5 thoughts on “For teachers

  1. My grandmother and her sister Eileen homesteaded their own property in Montana. I have photos of them in front of their homestead “shacks/huts”, but I cannot find any evidence of their homestead deeds, applications, etc. that would prove that they did homestead. They, my grandmother and her sister, also taught school in a one room school house. Is there any way that the state of Montana kept records of early teachers and homesteads? If so, where do I find this information?

    I also have a grandfather who had property in or near Lanark, MT. I would like to find proof of where he lived. He and my grandmother were married in Lanark, my mother was born there, and all of her siblings were born there. Unfortunately, there no documentation showing that any of them even existed. Why? How do I find any information?

    1. The BLM General Land Office Records website is often the best way to find homestead patents.
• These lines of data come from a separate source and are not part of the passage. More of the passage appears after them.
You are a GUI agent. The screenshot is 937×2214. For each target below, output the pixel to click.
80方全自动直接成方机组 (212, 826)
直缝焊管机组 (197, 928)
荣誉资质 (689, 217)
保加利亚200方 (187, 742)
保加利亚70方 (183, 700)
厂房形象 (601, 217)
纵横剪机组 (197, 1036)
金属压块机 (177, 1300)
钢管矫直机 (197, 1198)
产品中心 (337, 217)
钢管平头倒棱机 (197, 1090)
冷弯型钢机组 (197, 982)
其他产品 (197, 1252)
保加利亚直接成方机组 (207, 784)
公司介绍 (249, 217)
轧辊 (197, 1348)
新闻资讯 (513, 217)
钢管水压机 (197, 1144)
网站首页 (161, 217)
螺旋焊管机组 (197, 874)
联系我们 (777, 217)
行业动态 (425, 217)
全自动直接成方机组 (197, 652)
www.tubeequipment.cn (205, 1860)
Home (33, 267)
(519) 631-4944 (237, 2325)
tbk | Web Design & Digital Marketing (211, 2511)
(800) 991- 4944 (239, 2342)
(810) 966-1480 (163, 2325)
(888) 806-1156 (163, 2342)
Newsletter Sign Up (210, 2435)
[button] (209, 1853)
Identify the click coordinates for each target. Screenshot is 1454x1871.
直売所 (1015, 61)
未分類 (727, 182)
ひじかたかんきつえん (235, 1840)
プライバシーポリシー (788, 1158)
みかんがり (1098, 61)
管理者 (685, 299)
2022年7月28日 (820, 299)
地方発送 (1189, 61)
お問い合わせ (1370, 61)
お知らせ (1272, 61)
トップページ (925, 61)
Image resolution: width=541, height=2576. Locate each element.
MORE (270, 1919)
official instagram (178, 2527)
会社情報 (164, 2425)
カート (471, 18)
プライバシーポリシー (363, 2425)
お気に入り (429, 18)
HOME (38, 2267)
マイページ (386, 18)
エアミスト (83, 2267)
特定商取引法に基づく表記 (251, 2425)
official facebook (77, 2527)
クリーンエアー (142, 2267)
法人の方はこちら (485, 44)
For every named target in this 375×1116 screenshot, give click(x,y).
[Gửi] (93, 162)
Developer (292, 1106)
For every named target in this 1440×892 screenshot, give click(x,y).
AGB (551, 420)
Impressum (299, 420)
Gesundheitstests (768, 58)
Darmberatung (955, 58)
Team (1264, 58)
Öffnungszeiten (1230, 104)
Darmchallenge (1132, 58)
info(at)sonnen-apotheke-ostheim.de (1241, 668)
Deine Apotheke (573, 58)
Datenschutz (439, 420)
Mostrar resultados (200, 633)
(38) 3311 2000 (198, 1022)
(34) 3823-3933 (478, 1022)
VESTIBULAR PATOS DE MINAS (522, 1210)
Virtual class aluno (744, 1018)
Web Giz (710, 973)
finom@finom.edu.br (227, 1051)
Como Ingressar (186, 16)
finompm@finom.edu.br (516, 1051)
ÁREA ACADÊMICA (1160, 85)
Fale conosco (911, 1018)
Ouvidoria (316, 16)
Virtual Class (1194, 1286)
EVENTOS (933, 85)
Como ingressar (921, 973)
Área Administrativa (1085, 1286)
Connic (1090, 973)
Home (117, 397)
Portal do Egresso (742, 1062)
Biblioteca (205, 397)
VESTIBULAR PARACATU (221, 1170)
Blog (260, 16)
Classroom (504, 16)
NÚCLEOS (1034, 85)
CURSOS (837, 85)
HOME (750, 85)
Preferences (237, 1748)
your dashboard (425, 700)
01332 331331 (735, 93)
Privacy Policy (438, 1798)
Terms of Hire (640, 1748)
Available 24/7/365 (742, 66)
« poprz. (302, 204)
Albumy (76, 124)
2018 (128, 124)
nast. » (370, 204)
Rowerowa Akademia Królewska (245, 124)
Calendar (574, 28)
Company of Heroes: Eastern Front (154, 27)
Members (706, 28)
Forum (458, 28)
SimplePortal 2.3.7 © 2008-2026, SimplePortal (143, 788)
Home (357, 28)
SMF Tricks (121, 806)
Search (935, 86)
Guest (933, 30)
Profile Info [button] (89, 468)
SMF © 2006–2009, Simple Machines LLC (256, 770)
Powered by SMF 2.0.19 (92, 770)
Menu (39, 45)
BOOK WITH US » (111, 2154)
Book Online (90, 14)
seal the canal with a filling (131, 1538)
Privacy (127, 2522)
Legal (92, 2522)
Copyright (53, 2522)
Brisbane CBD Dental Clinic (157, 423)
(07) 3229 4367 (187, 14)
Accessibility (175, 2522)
Just enter the names and counties into their online form. http://www.glorecords.blm.gov/search/default.aspx

      We would be delighted if you wanted to come to the Montana Historical Society in Helena to conduct additional research. http://mhs.mt.gov/research/visiting/hours.aspx If you are not able to come in person, you can also submit a research request. http://mhs.mt.gov/Research/services/requests.aspx Members of the Montana Historical Society receive two free research requests per year. http://mhs.mt.gov/Membership/Benefits.aspx Good luck with your search!

    2. Maybe this will help someone……I was looking for the rural school that my grandmother taught in 1927-28. I found it by looking at her Normal School’s newspaper. They listed all graduatess first location.